Then I tested CUDA with OpenGL. I copied renderbuffer content from GPU to CPU memory using CUDA. I used plain memory (not page locked, alias pinned).
The CUDA performance on GTX 260 was about the same as glReadPixels+PBO.
The CUDA performance on GTX 460 was 2.5 higher then ReadPix+PBO and equal to performance on GTX 260 !!!
If anybody wants to see the CUDA code, I can post it here.

Conclusion
The GTX 460 is capable of transferring data from GPU to CPU at the same or higher speed then older GTX 260. There is no HW limitation. Current OpenGL driver cannot utilize full speed transfer.

It implicates two options:
A: There is a driver bug and NVIDIA will fix it one day.
B: This behaviour is done by purpose (Does anybody has fermi based Quadro?). I think the Fermi based Quadro will not suffer this performance lost.

NVIDIA, tell us the truth please.

Well, luckily I bought the cheapest Quadro Fermi yesterday, and it is much faster than a high-end GeForce Fermi for ReadPixels and GetTexImage:

i7 960 at 3.2GHz, Vsync forced off. Both of these cards are in the same machine at once.

Quadro 600 (Yes, not 6000) as a headless PCIe 2.0 at 8x[/b]

glReadPixels: 1.65 ms
PBO glReadPixels: 1.18 ms (memcpy: 0.77 ms) total: 1.95 ms
glTexSubImage2D: 2.60 ms
PBO glTexSubImage2D: 2.95 ms (memcpy: 0.78 ms) total: 3.73 ms
glCopyTexSubImage2D: 0.07 ms
glGetTexImage: 7.65 ms

memcpy speed: 4784 MBytes/sec

Total frame: 26.95 ms (total transfer: 15.05 ms)

GTX 470[/b] as the primary monitor:[/b]

glReadPixels: 23.21 ms
PBO glReadPixels: 2.43 ms (memcpy: 0.83 ms) total: 3.26 ms
glTexSubImage2D: 2.63 ms
PBO glTexSubImage2D: 2.69 ms (memcpy: 0.67 ms) total: 3.35 ms
glCopyTexSubImage2D: 0.06 ms
glGetTexImage: 12.81 ms

memcpy speed: 4455 MBytes/sec

Total frame: 50.11 ms (total transfer: 42.70 ms)

And a quote from http://developer.nvidia.com/object/opengl_driver.html

  1. Will functionality marked as deprecated be slow on NVIDIA hardware?

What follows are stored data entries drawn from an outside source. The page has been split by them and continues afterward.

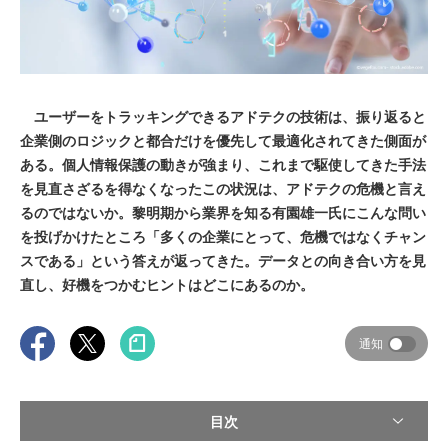
ユーザーをトラッキングできるアドテクの技術は、振り返ると
企業側のロジックと都合だけを優先して最適化されてきた側面が
ある。個人情報保護の動きが強まり、これまで駆使してきた手法
を見直さざるを得なくなったこの状況は、アドテクの危機と言え
るのではないか。黎明期から業界を知る有園雄一氏にこんな問い
を投げかけたところ「多くの企業にとって、危機ではなくチャン
スである」という答えが返ってきた。データとの向き合い方を見
直し、好機をつかむヒントはどこにあるのか。
通知
目次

No. NVIDIA understands that features on the deprecated list are critical to the business of a large part of our customer base. NVIDIA will provide full performance, and will support, tune, and fix any issues, for any feature on the deprecated list. This means that all the functionality in the ARB_compatibility extension and Compatibility profile will continue to operate at maximum performance.

This thing (the disable of ‘professional’ features, or the crippling of the actual hardware capabilities depending on how you want to see it) seems to be happening with every new generation of hardware…
I can understand custom profiles for some applications, but the crippling of some selected set of features is another thing completely.

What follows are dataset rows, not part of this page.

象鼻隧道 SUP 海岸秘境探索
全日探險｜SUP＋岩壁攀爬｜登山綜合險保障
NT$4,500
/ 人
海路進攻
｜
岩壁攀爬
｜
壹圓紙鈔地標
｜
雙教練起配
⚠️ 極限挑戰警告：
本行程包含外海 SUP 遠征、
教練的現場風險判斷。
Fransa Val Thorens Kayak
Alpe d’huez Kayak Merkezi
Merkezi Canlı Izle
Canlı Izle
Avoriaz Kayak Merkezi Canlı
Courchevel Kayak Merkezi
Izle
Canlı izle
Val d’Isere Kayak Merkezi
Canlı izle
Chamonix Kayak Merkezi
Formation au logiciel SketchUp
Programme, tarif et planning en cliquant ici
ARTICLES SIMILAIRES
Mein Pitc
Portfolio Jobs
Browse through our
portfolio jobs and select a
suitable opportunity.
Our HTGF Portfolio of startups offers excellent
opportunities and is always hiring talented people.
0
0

I will post the results of the transferbench on a quadro 3800 in a few days.

I do not think that depreciation has something to do with slow transfer. Even the transfer with PBO (which is not deprecated) is slow.

I’ve already tested Q FX 3800. It is fast (even faster then GF). But this card is not Fermi based. The problem is only with Fermi cards.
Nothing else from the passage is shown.